The industry had been split between these franchises with large commercial viability and independent movies rising through the festival circuit. Before the Summer of 2018, I was pretty pessimistic about the direction of the industry and the stories that were being told. It all just felt so simple. Marvel fatigue had set in long ago, and it looked poorly for under-seen independent movies as award recognition focussed more on Twitter heat than anything else.
That same year I came to a film that sat right in the middle of the dichotomy, and it gradually built an audience through word of mouth. It wasn’t surprising in a Summer scorched with Superheroes that an epic of a smaller scale was released and evaded. A recent viewing reconfirmed that I must share my love for this film, so as you wander into the weekend wherever you are in the world, let your Saturday night film be the adventure of Adrift.
Director Baltasar Kormákur was already known as an auteur in natural disasters. He explored a fisherman’s survival in freezing ocean temperatures in The Deep (2012), and in 2015’s Everest, wreaked havoc on a crew’s expedition to the peak of Mount Everest. So naturally, when I saw he was tackling yet another harrowing survival tale, the true story of Tami Ashcroft, who survived 41 days lost at sea, I was relieved.

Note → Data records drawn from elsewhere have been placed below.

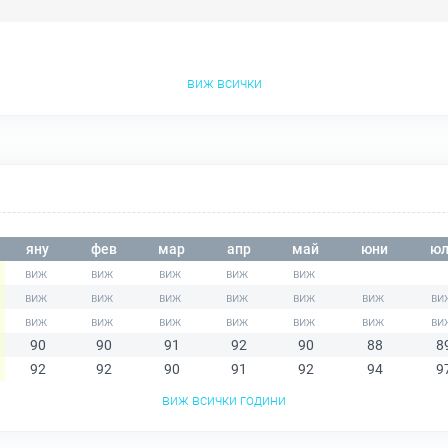
виж всички
яну
фев
мар
апр
май
юни
юл
90
90
91
92
90
88
8
92
92
90
91
92
94
9
виж всички години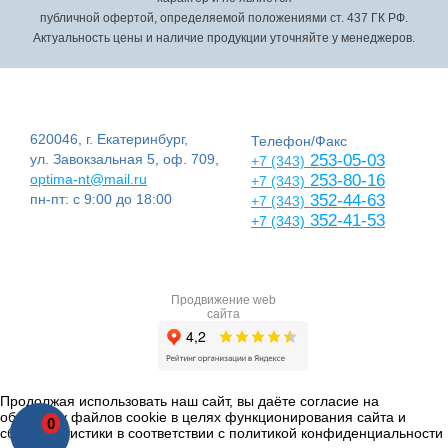
публичной офертой, определяемой положениями ст. 437 ГК РФ.
Актуальность цены и наличие продукции уточняйте у менеджеров.
620046, г. Екатеринбург,
Телефон/Факс
ул. Завокзальная 5, оф. 709,
253-05-03
+7 (343)
optima-nt@mail.ru
253-80-16
+7 (343)
пн-пт: с 9:00 до 18:00
352-44-63
+7 (343)
352-41-53
+7 (343)
Продвижение web
сайта
Продолжая использовать наш сайт, вы даёте согласие на
обработку файлов cookie в целях функционирования сайта и
0
сбора статистики в соответствии с
политикой конфиденциальности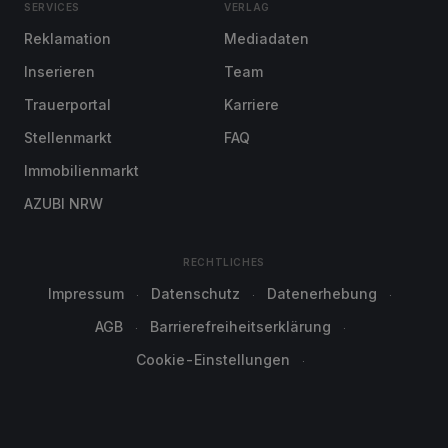
SERVICES
VERLAG
Reklamation
Mediadaten
Inserieren
Team
Trauerportal
Karriere
Stellenmarkt
FAQ
Immobilienmarkt
AZUBI NRW
RECHTLICHES
Impressum
Datenschutz
Datenerhebung
AGB
Barrierefreiheitserklärung
Cookie-Einstellungen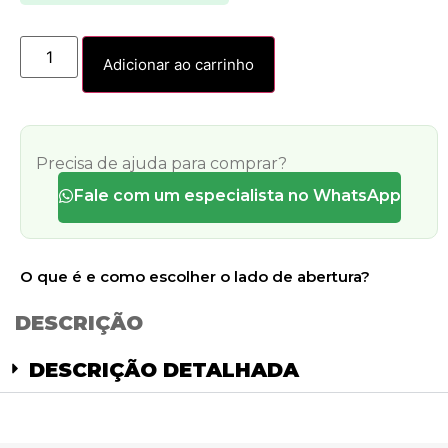
Adicionar ao carrinho
Precisa de ajuda para comprar?
Fale com um especialista no WhatsApp
O que é e como escolher o lado de abertura?
DESCRIÇÃO
DESCRIÇÃO DETALHADA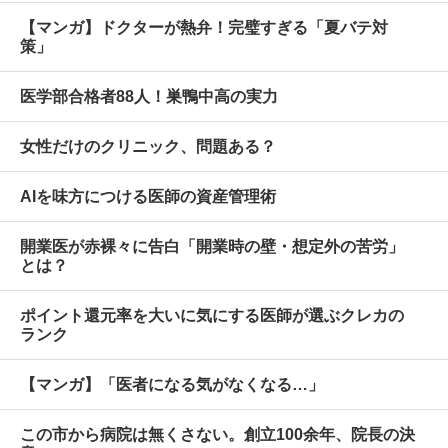
【マンガ】ドクターが熱弁！完璧すぎる「夏バテ対
策」
医学部合格者88人！巣鴨中高の実力
女性だけのクリニック、問題ある？
AIを味方につける医師の資産管理術
開業医が赤裸々に告白「開業時の壁・想定外の苦労」
とは？
ポイント還元率を大いに気にする医師が選ぶクレカの
ランク
【マンガ】「医者になる気がなくなる…」
この市から病院は無くさない。創立100余年、院長の決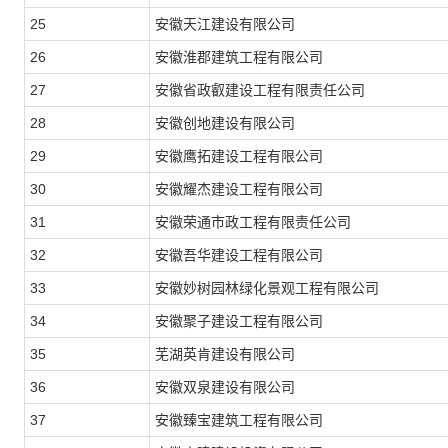
25
安徽天江建设有限公司
26
安徽淮郡建筑工程有限公司
27
安徽省政叡建设工程有限责任公司
28
安徽创地建设有限公司
29
安徽鹰拓建设工程有限公司
30
安徽耀杰建设工程有限公司
31
安徽荣通市政工程有限责任公司
32
安徽吾华建设工程有限公司
33
安徽妙树园林绿化景观工程有限公司
34
安徽聚子建设工程有限公司
35
芜湖英肯建设有限公司
36
安徽双泉建设有限公司
37
安徽臻宝建筑工程有限公司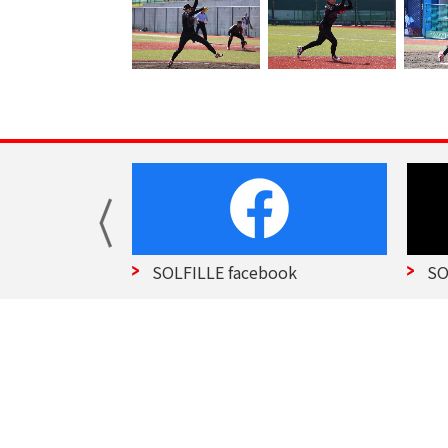
部 Top
SOLFILLE facebook
SO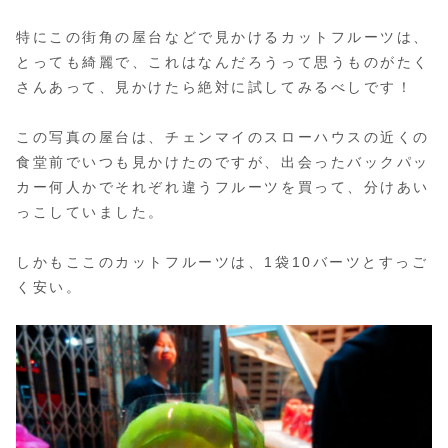
特にこの街角の屋台などで見かけるカットフルーツは、
とっても綺麗で、これはなんだろうって思うものがたく
さんあって、見かけたら絶対に試してみるべしです！
この写真の屋台は、チェンマイのスローハウスの近くの
食堂前でいつも見かけたのですが、出会ったバックパッ
カー何人かでそれぞれ違うフルーツを買って、分けあい
っこしていました。
しかもここのカットフルーツは、1袋10バーツとすっご
く安い。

The film is written by Aaron Kandell, Jordan Kandell, and David Branson Smith, based on the book by Tami Ashcroft and Susea McGearhart, and stars the viscerally talented Shailene Woodley as Tami Ashcroft.
The story begins directly in the middle of the adventure, with the boat stranded in the middle of the ocean and the top deck shattered from having gone through one of the worst hurricane’s ever recorded. Tami heaves herself out of the lower compartment, takes in the destruction, and upon realizing her isolation in the big blue, lets out a bone-chilling wail. Told in dueling stories, we then see Tami as she arrives in Fiji and meets world sailor Richard (Sam Claflin) for the first time. The pair get to know each other slowly, taking a trip inland to a beautiful crevasse of turquoise streams and sharing their love of sailing while riding on the ocean breeze.
When we cut back to the vessel, Tami has to proceeds to fix the broken pieces of the boat, manages to raise a small sail, and begins to venture toward land. The journey is harrowing, but not more so than when we continue cutting back to see Tami and Richard setting sail on a voyage destined for San Diego and how their lives get turned upside down. It’s the parallel stories that reinforce the notion that you never know what’s coming, especially when life is at its sunniest.
Fortunately, Baltasar Kormákur doesn’t lay the drama of the events on too heavily. He shows us the most important details of the journey to further understand their burgeoning relationship, and through Editor John Gilbert and Cinematographer Robert Richardson, manages to capture the most harrowing moments of the storm. This isn’t the Poseidon adventure where the boat takes half an hour to flip over. It’s not even The Day After Tomorrow where the wave entering New York quickens and slows based on the tension the director wanted to create. Instead, Adrift plays out in real-time, generating a realistic portrayal of being within the grasp of a hurricane in the middle of the ocean while sailing on a small boat. The climax reaches such a crescendo that, even though it’s over within moments, it reverberates for hours afterward.
Shailene Woodley lives and breathes this role. She also serves as a producer of the film, and given her humanitarian efforts, it’s no surprise why she championed this film for years. From her excitable cheers, as she plummets off a cliff into the water below to her grunts and aches while bandaging the vessel, Woodley brings a rawness to the role that makes the story intensely absorbing. Sam Claflin is natural and charming.
This Saturday night, if you haven’t already, take the time to see this film with the lights low, the sound high, and a heavy bowl of popcorn. If anything, it gives me hope for the mid-range movie.